2026-05-07 fix v0.20.3

Cascade bug — dependency-graph data integrity (sv-p4-04)

FileStore.upsert was using INSERT OR REPLACE, which on conflict deleted the row before re-inserting — triggering ON DELETE CASCADE on every dependency edge involving that file (both as source and target). buildGraph only restored outgoing edges, so incoming edges from cached source files were silently lost on every modification. Fix: INSERT … ON CONFLICT(path) DO UPDATE. Migration v8→v10 repairs corrupted DBs. Bench impact: sverklo P4 0.51 → 0.72.

issue thread·commit b3458c5

2026-05-05

2026-05-05 post

Late-interaction rerank made our F1 worse, not better

Negative-result writeup. Wired a poor-man's late-interaction reranker into sverklo_lookup and sverklo_refs, ran A/B against the bench three times deterministically, F1 dropped from 0.5847 to 0.5551 (-3pp; -7.5pp on P1).

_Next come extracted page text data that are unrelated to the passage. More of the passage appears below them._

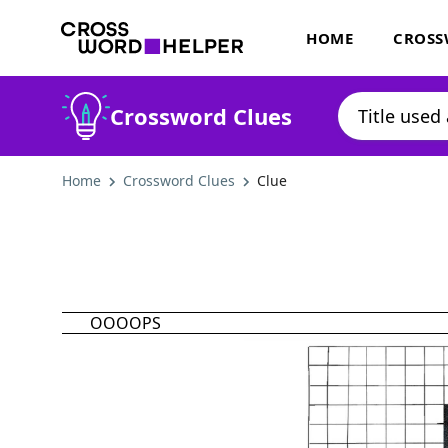
HOME
CROSS
Crossword Clues
Home
Crossword Clues
Clue
OOOOPS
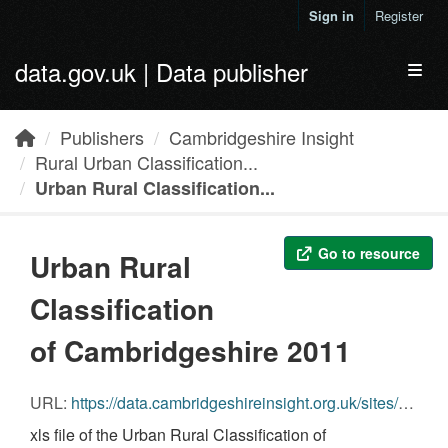
Skip to main content
Sign in
Register
data.gov.uk | Data publisher
Toggl
Publishers
Cambridgeshire Insight
Rural Urban Classification...
Urban Rural Classification...
Go to resource
Urban Rural
Classification
of Cambridgeshire 2011
URL:
https://data.cambridgeshireinsight.org.uk/sites/default/files/Download_RUC11_0.xls
xls file of the Urban Rural Classification of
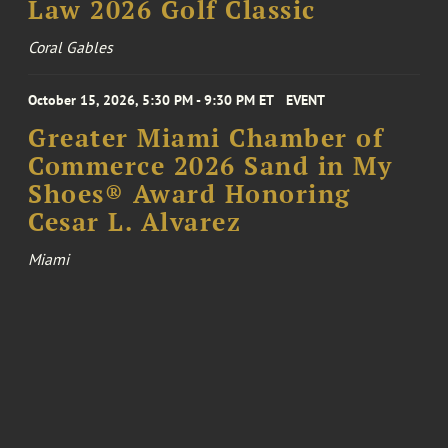
Law 2026 Golf Classic
Coral Gables
October 15, 2026, 5:30 PM - 9:30 PM ET
EVENT
Greater Miami Chamber of
Commerce 2026 Sand in My
Shoes® Award Honoring
Cesar L. Alvarez
Miami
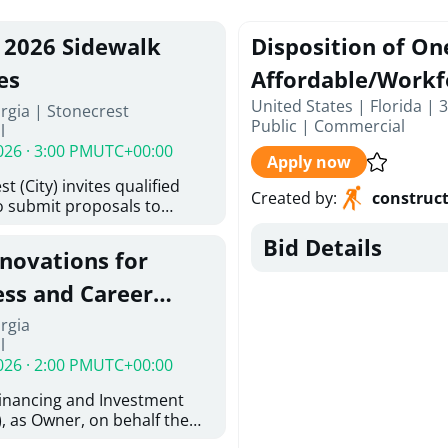
, 2026 Sidewalk
Disposition of On
es
Affordable/Workf
United States | Florida | 
rgia | Stonecrest
Public
|
Commercial
l
026 · 3:00 PM
UTC+00:00
Apply now
t (City) invites qualified
Created by
:
construc
o submit proposals to
ering design services for
Bid Details
y limits in accordance with
enovations for
ns, and scope of services in
posal (RFP). Proposals will
ess and Career
 from proposers that
aham Baldwin
rgia
providing the type of
l
ser's Must
College
026 · 2:00 PM
UTC+00:00
l and Attachment "A" -
ed Forms as one document
Financing and Investment
oposer's Must submit
, as Owner, on behalf the
ice Proposal Form (Fee
 the University System of
 3, and 4 as one Document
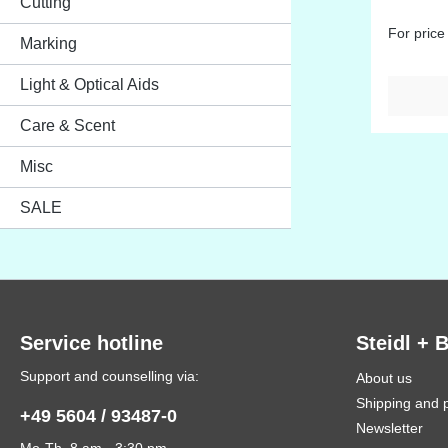
Cutting
For price
Marking
Light & Optical Aids
Care & Scent
Misc
SALE
Service hotline
Steidl + 
Support and counselling via:
About us
Shipping and 
+49 5604 / 93487-0
Newsletter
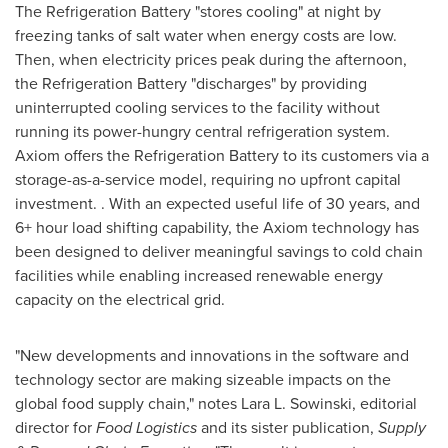
The Refrigeration Battery "stores cooling" at night by
freezing tanks of salt water when energy costs are low.
Then, when electricity prices peak during the afternoon,
the Refrigeration Battery "discharges" by providing
uninterrupted cooling services to the facility without
running its power-hungry central refrigeration system.
Axiom offers the Refrigeration Battery to its customers via a
storage-as-a-service model, requiring no upfront capital
investment. . With an expected useful life of 30 years, and
6+ hour load shifting capability, the Axiom technology has
been designed to deliver meaningful savings to cold chain
facilities while enabling increased renewable energy
capacity on the electrical grid.
"New developments and innovations in the software and
technology sector are making sizeable impacts on the
global food supply chain," notes
Lara L. Sowinski
, editorial
director for
Food Logistics
and its sister publication,
Supply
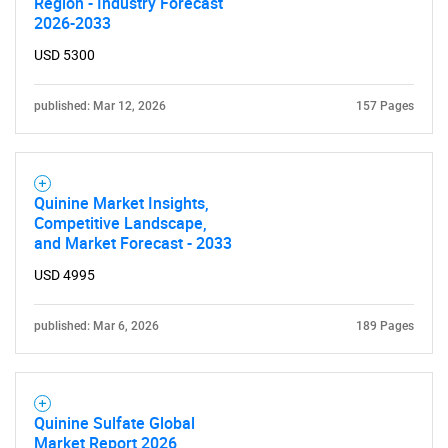
Region - Industry Forecast
2026-2033
USD 5300
published: Mar 12, 2026
157 Pages
Quinine Market Insights,
Competitive Landscape,
and Market Forecast - 2033
USD 4995
published: Mar 6, 2026
189 Pages
Quinine Sulfate Global
Market Report 2026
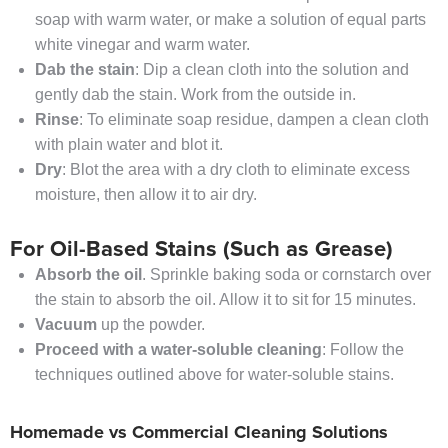
soap with warm water, or make a solution of equal parts
white vinegar and warm water.
Dab the stain
: Dip a clean cloth into the solution and
gently dab the stain. Work from the outside in.
Rinse
: To eliminate soap residue, dampen a clean cloth
with plain water and blot it.
Dry
: Blot the area with a dry cloth to eliminate excess
moisture, then allow it to air dry.
For Oil-Based Stains (Such as Grease)
Absorb the oil
. Sprinkle baking soda or cornstarch over
the stain to absorb the oil. Allow it to sit for 15 minutes.
Vacuum
up the powder.
Proceed with a water-soluble cleaning
: Follow the
techniques outlined above for water-soluble stains.
Homemade vs Commercial Cleaning Solutions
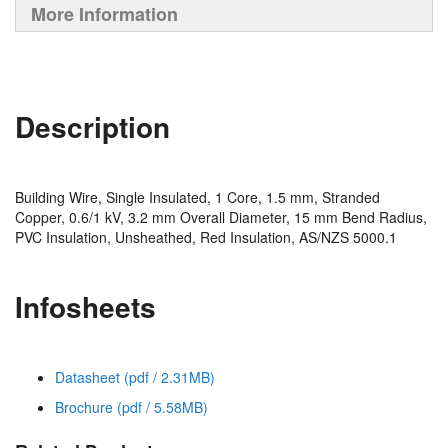
More Information
Description
Building Wire, Single Insulated, 1 Core, 1.5 mm, Stranded
Copper, 0.6/1 kV, 3.2 mm Overall Diameter, 15 mm Bend Radius,
PVC Insulation, Unsheathed, Red Insulation, AS/NZS 5000.1
Infosheets
Datasheet (pdf / 2.31MB)
Brochure (pdf / 5.58MB)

Diagnosis: SQL match-quality (exact > prefix > substring) is already optimal for symbol-name queries; semantic alignment dilutes the signal instead of sharpening it. Promotion gate published for the next ColBERT v2 attempt.

2026-05-03

2026-05-03 post

Why Claude Code Burns So Many Tokens — Field Study

Instrumented a week of Claude Code sessions across 312 tasks. Grep accounts for 41% of input-token spend. Sessions with grep results >8K tokens hallucinate 31% of the time vs 4% under 2K. The fix is hybrid retrieval exposed as MCP tools — measurable ~60% token reduction.

2026-05-03 post

Best MCP Servers for Code Intelligence — 12-Option Comparison

The honest "best of" landscape doc. 12 MCP servers compared on license, hosting, language coverage, tool count, and retrieval substrate. Includes sverklo's own gaps. Updated to current bench numbers.

Why this page exists: sverklo ships a lot. Releases hit npm, blog posts land at /blog/, methodology issues track on GitHub, the bench refreshes on demand. None of those individually map "what changed in sverklo this week" to a single surface. This page does. RSS / Atom feed coming soon; for now the canonical surface is the markdown above.

Update cadence: at minimum weekly, sometimes daily during active iteration. The git log is the always-current source if you want raw signal.